Through a series of acts, in 2008 the U.S. Federal Government bailed out the financial industry (and threw in the American auto industry for kicks and giggles). One of the major motivations for this was that if the entire industry were to collapse it would be an unmitigated disaster for every part of the American economy. While I understood that it would be bad, I still didn’t like it. The free market capitalist in me loves survival of the fittest and feels that any company that can’t survive deserves to fail. The strong and healthy companies will rise from the ashes and we as a society will be better for it.
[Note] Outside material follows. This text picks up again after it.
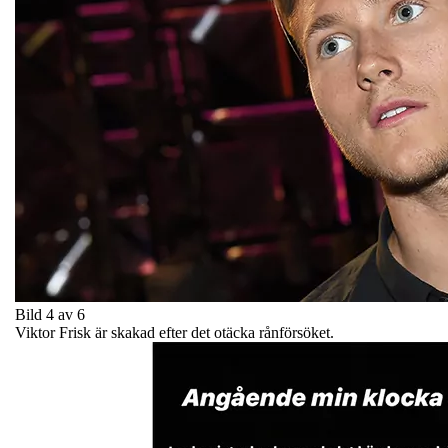
Bild 4 av 6
Viktor Frisk är skakad efter det otäcka rånförsöket.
That desire though only works if other certain assumptions are true. One of those assumptions is that the market has well thought out rules and regulations. The American mortgage industry does not. The American mortgage industry has a very aberrant aspect to it, and that’s Fannie and Freddie. I understand that a free market will benefit society the most when it has proper rules and regulations. Without rules, a market will collapse and deteriorate into either a medieval fiefdom system, or a banditry system. Rules and regulations in a market system are like scaffolding and the individual contributors build healthy societies around that scaffolding. If the scaffolding is weak, the whole system falls apart. The best an individual player in the market can do is build a pyramid out of their own rocks; no one works together. My desire is for there to be a strong scaffolding, resulting in a healthy, stable, and “tall” society.
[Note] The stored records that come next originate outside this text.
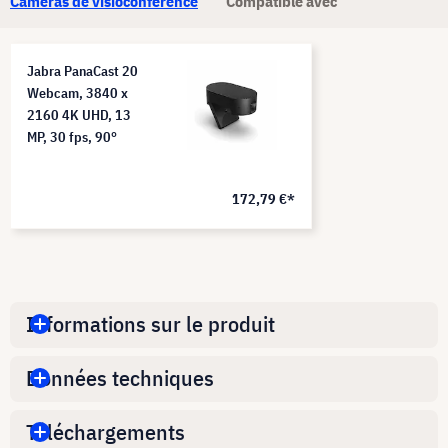
Caméras de visioconférence
Compatible avec
Jabra PanaCast 20
Webcam, 3840 x
2160 4K UHD, 13
MP, 30 fps, 90°
172,79 €*
Informations sur le produit
Données techniques
Téléchargements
If Fannie and Freddie are the cause of commercial collapse then shouldn’t the solution be that the smart financial companies don’t deal with them, and then they will survive the next crisis and eventually Fannie and Freddie will go away? The problem is that since the government created Fannie and Freddie, that’s not going to happen. It’s the government who creates the rules of the market, and with Fannie and Freddie (or any future Fannie and Freddie like groups) they’re part of the rules of the market. The result is an unhealthy, unsustainable market; a scaffolding with a weak point. The reason why they’re such a blight to a healthy system is because they play by different rules. I’m not familiar with all of the details, but an example would be if the financial rules were that all banks needed to keep %6 of the value of their loans in cash at all times, Fannie and Freddie would only need to keep %3. So what we have is a well thought out market which was put into place (by the Congress and financial regulators), and then Fannie and Freddie were given exceptions to all of the rules. This makes them more profitable; but only in the short term, they don’t operate in a sustainable way.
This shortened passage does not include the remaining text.